#### [Task goal]
Only one stretch of the records below should be repeated. It starts with the line containing "GrailsWebDataBinder (109, 622)" and goes on through the line containing "Publicité (174, 2439)", exactly as written.

#### [Supplied data]
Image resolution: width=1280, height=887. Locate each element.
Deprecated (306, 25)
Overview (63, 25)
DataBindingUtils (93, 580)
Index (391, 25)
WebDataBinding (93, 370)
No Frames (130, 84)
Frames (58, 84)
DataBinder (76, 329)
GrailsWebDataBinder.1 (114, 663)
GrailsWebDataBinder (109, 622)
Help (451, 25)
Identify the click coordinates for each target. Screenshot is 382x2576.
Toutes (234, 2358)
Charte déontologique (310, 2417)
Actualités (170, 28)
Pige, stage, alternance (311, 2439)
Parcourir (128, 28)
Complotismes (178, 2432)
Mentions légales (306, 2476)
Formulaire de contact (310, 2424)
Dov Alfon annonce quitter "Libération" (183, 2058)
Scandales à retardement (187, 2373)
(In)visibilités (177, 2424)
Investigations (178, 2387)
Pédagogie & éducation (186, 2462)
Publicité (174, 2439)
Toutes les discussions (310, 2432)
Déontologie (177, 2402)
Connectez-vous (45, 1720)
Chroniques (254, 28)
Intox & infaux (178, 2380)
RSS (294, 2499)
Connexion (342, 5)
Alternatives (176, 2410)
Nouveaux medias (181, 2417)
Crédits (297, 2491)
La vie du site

#### [Exercise response]
GrailsWebDataBinder (109, 622)
Help (451, 25)
Identify the click coordinates for each target. Screenshot is 382x2576.
Toutes (234, 2358)
Charte déontologique (310, 2417)
Actualités (170, 28)
Pige, stage, alternance (311, 2439)
Parcourir (128, 28)
Complotismes (178, 2432)
Mentions légales (306, 2476)
Formulaire de contact (310, 2424)
Dov Alfon annonce quitter "Libération" (183, 2058)
Scandales à retardement (187, 2373)
(In)visibilités (177, 2424)
Investigations (178, 2387)
Pédagogie & éducation (186, 2462)
Publicité (174, 2439)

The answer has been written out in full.